NEW YORK (Reuters) - Pacific Investment Management Co, BlackRock Inc and DoubleLine Capital LP and other investors on Friday withdrew appeals of a ruling that had dismissed their lawsuits to block a California city’s plan to seize mortgages and keep delinquent borrowers in their homes.
In a filing in the U.S. Court of Appeals in San Francisco, lawyers for mortgage-bond trustees moved to end appeals in two related cases.
The move was made because the plan, based on a legal process called eminent domain to seize private property for a public purpose, had not materialized, said John Ertman, partner at law firm Ropes & Gray, which representing mortgage trustees Wells Fargo and Deutsche Bank.
But the lawsuit would be “immediately re-filed” if the city of Richmond, California, took steps toward adopting the plan, he said.
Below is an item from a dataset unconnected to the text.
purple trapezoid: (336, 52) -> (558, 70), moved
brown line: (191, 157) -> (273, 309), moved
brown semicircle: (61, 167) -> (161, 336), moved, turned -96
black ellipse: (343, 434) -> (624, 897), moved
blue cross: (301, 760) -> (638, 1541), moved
The trustees sued Richmond last year over the plan aimed at keeping local residents who owed more than their properties were worth in their homes.
The other trustees are Bank of New York Mellon, U.S. Bank, and Wilmington Trust.
U.S. District Judge Charles Breyer ruled last September that the original case was premature, and that ruling was appealed roughly a month later. Friday’s withdrawal was filed in the U.S. Court of Appeals for the Ninth Circuit in San Francisco.
“We continue to believe that using eminent domain to seize mortgage loans is unconstitutional, and harmful to homeowners and ordinary savers with a pension, 401(k) or IRA,” Ertman said.
He said the trustees were dismissing the appeal since Richmond had not progressed toward seizing loans since Judge Breyer’s ruling and the filing of their appeal seven months ago.
San Francisco-based private investment firm Mortgage Resolution Partners (MRP) crafted the eminent domain plan for Richmond. The investor group had said that if the city of Richmond was allowed to go ahead with its plan, it may result in steeper down payment requirements and higher interest rates.